Harbor Freight Tools - Quality Tools at the Lowest Prices
4317-3VGA 
U.S. General CYLINDER LEAKAGE TESTER 
$39.99 
Pinpoint the source of compression problems by doing cylinder leak-down tests. Works with domestic and import engines. 
Input and leakage gauges with rubberized housing 
Air pressure: 0-7 BAR, 0-100 PSI 
Measures leak percentage from 0-100% 
1/8'' NPT manifold ports 
Brass fittings


----------



## thezman (Nov 3, 2007)

wow its a Harbor Freight junk dealer advertisement. All tools bought here warrantied for 1/2 of a usage. Support cheap CHINESE junk buy harbor freight!! I've had harbor freight tools would rather buy the crap autozone sells yes i know theirs is chinese too.
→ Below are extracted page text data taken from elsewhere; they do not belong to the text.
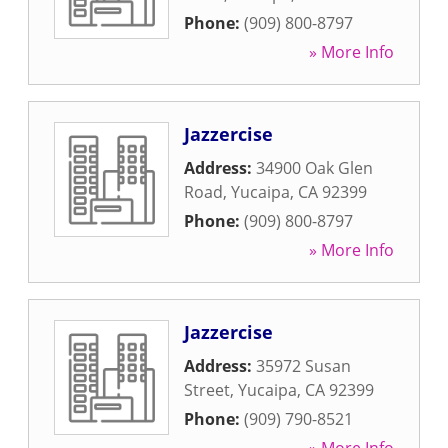
Phone:
(909) 800-8797
» More Info
Jazzercise
Address:
34900 Oak Glen
Road
,
Yucaipa
,
CA
92399
Phone:
(909) 800-8797
» More Info
Jazzercise
Address:
35972 Susan
Street
,
Yucaipa
,
CA
92399
Phone:
(909) 790-8521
I'm very verry against supporting a country that is systematically working to harm us with first poisoned cut price cat fish, then poisoned wheat that went into our pets food, and now poisonous paint on our childrens toys. If at all possible i don't buy anything made in China, and yes i'm willing to pay more for american goods when i can find them and do without non essential things that are made there.


----------



## gat1954 (Nov 12, 2007)

It is all about choices,,, and whether.. you buy American of Foreign, the Idea is free competition... think the IDea, is to get the Job done,,with tools,,,, that work... and sometimes the People in this Forum only use them once... Please don't slant the Topic... Be adult...


----------



## thezman (Nov 3, 2007)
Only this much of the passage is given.